I'm so sorry that happened to you.

OP posts:
Nousernamesavaliable · 29/11/2024 20:14

If it wasn't for the male obstatrician that came in to check how my labour was going myself and my son wouldn't be here today. He was the one that initiated the emergency section that was absolutely put off by his female colleagues.
That said, as a member of the nhs working within the community, most of patients prefer female staff.
Personally I couldn't care what sex you maybe or what you identify as, as long as you are competent and confident in your job role I for one have the utter most respect and faith in you.

ItsyourSam · 29/11/2024 20:14

I had a male midwife deliver my first baby, and I was surprised (and still am) that I didn't mind a bit!

SnoopySantaPaws · 29/11/2024 20:14

This reply has been deleted

Message deleted by MNHQ. Here's a link to our Talk Guidelines.

Christ, how old are you??

spoonfulofsugar1 · 29/11/2024 20:15

mymumwouldntapprove · 29/11/2024 20:12

I think it would be reasonable to have a marker in the notes saying no male care.

I have spoken only this week in the course of my work with a woman who was extremely distressed at having received an appointment letter asking her to attend a gynaecologist appointment involving a transvaginal ultrasound, giving the name of a male consultant. She was a domestic abuse survivor and the victim of brutal rape. She didn’t want a man, any man, anywhere near her, but she didn’t feel she could refuse given the nature of the tests and the state of the NHS.

I also had a bad experience with a male consultant who appeared in the minutes after my DC was rushed away to emergency care straight after birth. I was alone in the room, having just watched them resuscitate my newborn baby, covered in blood, all the staff had disappeared and my husband had gone with the baby.

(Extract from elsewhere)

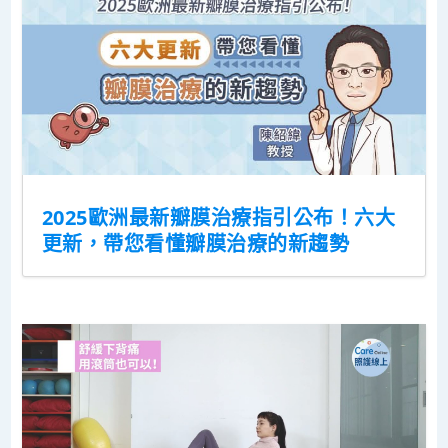
2025歐洲最新瓣膜治療指引公布！六大
更新，帶您看懂瓣膜治療的新趨勢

I won’t write here what he did but I don’t want a male midwife anywhere near me ever again. And I don’t want to be made to feel bad for that.

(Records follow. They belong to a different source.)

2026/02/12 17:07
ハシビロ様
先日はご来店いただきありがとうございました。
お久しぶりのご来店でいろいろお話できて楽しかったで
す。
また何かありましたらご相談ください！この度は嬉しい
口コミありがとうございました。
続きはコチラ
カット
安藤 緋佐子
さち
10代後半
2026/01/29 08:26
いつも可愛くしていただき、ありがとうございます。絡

That's terrible. So sorry that happened to you.

ilovesooty · 29/11/2024 20:15

Taytoface · 29/11/2024 19:52

I used to think that male midwives should be celebrated. I have totally changed my mind. Some things should be female centered and birth is top of that list. I question the motivation of men who want to be in spaces where females are vulnerable.
The vast majority will be fine chaps, but there will be some who are there to abuse their power, and some have been found out.
https://www.mumsnet.com/talk/womens_rights/4463617-male-midwife-facing-29-charges-of-misconduct

There are only a couple of hundred male midwives in the UK, and I know if at least 4 cases of misconduct. I don't like those odds.

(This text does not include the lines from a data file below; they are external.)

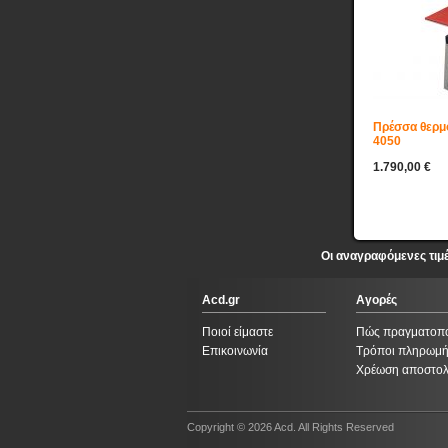
Πρέσσα θερμ
4050
1.790,00 €
Οι αναγραφόμενες τιμ
Acd.gr
Αγορές
Ποιοί είμαστε
Πώς πραγματοπ
Επικοινωνία
Τρόποι πληρωμ
Χρέωση αποστο
Copyright © 2026 Acd. All Rights Reserved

Not all female midwives are perfect, but I can be pretty sure they are taking pictures of me for their own perverse pleasure

It didn't take long for the suggestion to surface that men who choose to become midwives might have perverted motives.

The same thing happens on threads about men working in nurseries and changing nappies

birdglasspen2 · 29/11/2024 20:16

Couldn’t stand the male trainee who stomped loudly around the rooms where we were birthing or recovering with newborns spouting off about his sex life loudly at all times of day and night. Until he came in and said my baby was lovely😂 everything about martenity care needs changed but no the sex of who’s doing it. We need more midwife’s and separate rooms and people to help establish breastfeeding. We need people who understand a new mum needs sleep and recovery time.

Goodluckanddontfitup · 29/11/2024 20:16

No. It was a male consultant who started me on my ivf journey and numerous male drs and nurses involved the various procedures along the way that helped us get our much longer for child. It would make me sad to think of others in similar positions having to wait longer to get treatment because talented medics are excluded from the field due to their sex

Dobest · 29/11/2024 20:16

Do you suppose that male midwives train for years to satisfy an extremely niche fetish for labouring fannies? Come on now.

I know I'm on a hiding to nothing here, but niche fetishists will go to endless trouble.

JeanLundegaard · 29/11/2024 20:16

Are there any jobs that you don’t think women should do? Perform vasectomies, prostate examinations?